El diseño del SEAT Córdoba de 2006, en su versión de 4 puertas, se caracterizaba por líneas sobrias y funcionales, típicas de la marca en esa época. La versión Sportrider añadía detalles que realzaban su carácter dinámico, como llantas específicas y una estética ligeramente más deportiva. Aunque no era un coche que buscara la extravagancia, su diseño era atemporal y bien proporcionado, con una carrocería que ofrecía un maletero generoso de 485 litros, ideal para viajes o para el uso familiar. El interior, aunque funcional, carecía de grandes lujos, pero estaba bien ensamblado y ofrecía una ergonomía correcta para el conductor y los pasajeros.

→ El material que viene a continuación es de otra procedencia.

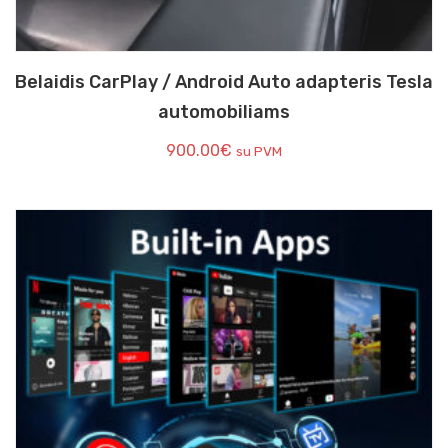
Belaidis CarPlay / Android Auto adapteris Tesla
automobiliams
900.00
€
su PVM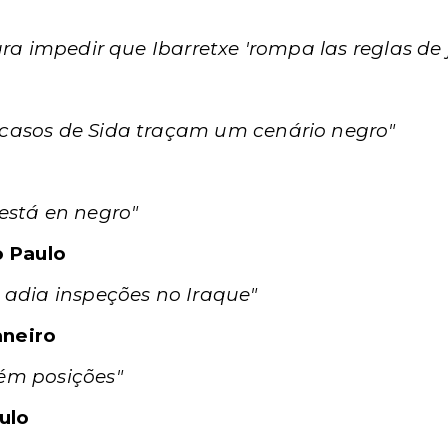
ara impedir que Ibarretxe 'rompa las reglas de 
casos de Sida traçam um cenário negro"
está en negro"
o Paulo
 adia inspeções no Iraque"
aneiro
ém posições"
ulo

Tecnología y características

En el apartado tecnológico, el SEAT Córdoba 1.9 TDI 100 CV Sportrider de 2006 incorporaba lo esencial para la época. Su motor 1.9 TDI con inyección directa por bomba inyector, turbo de geometría variable e intercooler, era una de las joyas de la corona del Grupo Volkswagen, reconocido por su eficiencia y durabilidad. La transmisión manual de 5 velocidades era precisa y contribuía a optimizar el consumo. En cuanto a seguridad, contaba con frenos de disco ventilados delanteros y discos traseros, ofreciendo una capacidad de frenado adecuada. Aunque no disponía de las últimas ayudas a la conducción actuales, su tecnología mecánica era robusta y probada.

Competencia

En su segmento, el SEAT Córdoba 1.9 TDI 100 CV Sportrider competía con modelos como el Renault Clio Sedán, el Peugeot 206 Sedán o el Fiat Albea. Frente a ellos, el Córdoba destacaba por la reputación de su motor TDI en cuanto a rendimiento y eficiencia, así como por una calidad de construcción sólida. Su maletero de 485 litros también era un punto a favor frente a algunos de sus competidores directos, ofreciendo una mayor versatilidad para el transporte de equipaje.

Conclusión

El SEAT Córdoba 1.9 TDI 100 CV Sportrider de 2006 fue un coche honesto y práctico, ideal para quienes buscaban un vehículo fiable, económico en el consumo y con un buen espacio de carga. Su motor diésel era su principal baza, ofreciendo un equilibrio perfecto entre prestaciones y eficiencia. Aunque su diseño y equipamiento no eran los más vanguardistas, su robustez y bajo coste de mantenimiento lo convertían en una opción muy sensata para el día a día y para viajes largos. Un coche que, sin grandes alardes, cumplía con creces su cometido y dejaba una grata sensación de solidez y confianza.